出租屋的窗户不知何时破了道缝,深秋的冷风裹着雨水灌进来,正好打在他后腰上。

他慢吞吞地翻了个身,手背摸到一片黏腻的潮湿——地板上的霉斑又扩大了,黑绿色的菌丝像某种活物的触须,己经爬到了他昨天掉落的饭团包装袋旁边。

手机屏幕还亮着,停留在某论坛的热帖页面:“三十岁存款五万,能躺平到退休吗?”

底下的回复吵得热火朝天,有人算通货膨胀率,有人晒极简生活指南,林闲鱼的手指悬在屏幕上,正想敲一句“我觉得够”,突然被一阵尖锐的耳鸣刺得皱紧了眉。

“滋啦——欢迎进入‘求生游戏’。”

冰冷的机械音像是首接从颅骨里钻出来的,既没有起伏也没有回声,却带着一种不容置疑的压迫感。

林闲鱼愣了三秒,以为是最近熬夜刷手机太多,出现了幻听。

他把手机倒扣在地板上,拉过旁边皱成一团的被子蒙住头,打算把这诡异的声音捂进黑暗里。

但这次的幻听格外执着。

“玩家林闲鱼,编号739,当前副本:‘雨季公寓’。”

机械音无视了他的消极抵抗,继续播报,“主线任务:72小时内破解公寓连环凶案,找出三名死者背后的关联。

任务失败惩罚:抹杀。”

“抹杀”两个字落下的瞬间,林闲鱼后颈的皮肤突然像被烙铁烫了一下,他猛地掀开被子,摸到一片滚烫的触感。

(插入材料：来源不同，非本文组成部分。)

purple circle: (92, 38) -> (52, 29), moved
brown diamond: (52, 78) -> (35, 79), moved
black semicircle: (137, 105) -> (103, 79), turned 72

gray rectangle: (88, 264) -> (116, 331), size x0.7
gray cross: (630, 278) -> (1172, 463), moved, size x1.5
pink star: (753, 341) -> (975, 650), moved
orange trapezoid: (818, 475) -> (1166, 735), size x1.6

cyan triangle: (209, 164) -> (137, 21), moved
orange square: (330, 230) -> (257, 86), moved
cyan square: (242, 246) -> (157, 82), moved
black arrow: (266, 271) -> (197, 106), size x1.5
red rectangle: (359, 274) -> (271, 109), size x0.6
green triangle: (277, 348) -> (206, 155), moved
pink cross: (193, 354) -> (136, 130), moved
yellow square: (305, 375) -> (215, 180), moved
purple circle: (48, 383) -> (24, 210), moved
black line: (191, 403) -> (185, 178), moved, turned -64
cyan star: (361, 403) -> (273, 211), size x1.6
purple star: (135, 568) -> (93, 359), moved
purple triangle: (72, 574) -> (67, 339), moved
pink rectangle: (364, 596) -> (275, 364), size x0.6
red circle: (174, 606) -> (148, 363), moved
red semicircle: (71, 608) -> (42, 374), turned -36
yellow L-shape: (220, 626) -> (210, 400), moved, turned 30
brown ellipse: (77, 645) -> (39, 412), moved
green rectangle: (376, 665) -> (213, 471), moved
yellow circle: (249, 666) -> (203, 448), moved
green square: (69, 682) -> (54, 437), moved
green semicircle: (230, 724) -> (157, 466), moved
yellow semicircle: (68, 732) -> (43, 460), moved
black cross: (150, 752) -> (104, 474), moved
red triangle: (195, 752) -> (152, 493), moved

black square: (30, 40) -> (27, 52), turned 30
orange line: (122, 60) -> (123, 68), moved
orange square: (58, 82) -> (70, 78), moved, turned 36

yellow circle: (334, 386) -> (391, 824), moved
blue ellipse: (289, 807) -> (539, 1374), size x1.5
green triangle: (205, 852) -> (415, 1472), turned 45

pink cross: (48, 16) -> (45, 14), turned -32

借着窗外透进来的路灯光,他看清了自己的手腕——原本空空如也的皮肤表面,浮现出一行鲜红的数字:71:59:42。

数字在缓慢跳动,每减少一秒,那灼烧感就加重一分。

林闲鱼终于慌了。

他不是没看过无限流小说,那些主角们要么身手不凡,要么智商超群,最不济也得有点特殊技能。

可他呢?

毕业三年换了五份工作,最长的干了三个月,最短的只坚持了两天;社交圈窄得像根吸管,微信好友除了外卖员就是快递柜;唯一的特长是能在任何姿势下迅速入睡,最高纪录是连续躺了三十六个小时,全靠床头的矿泉水和饼干续命。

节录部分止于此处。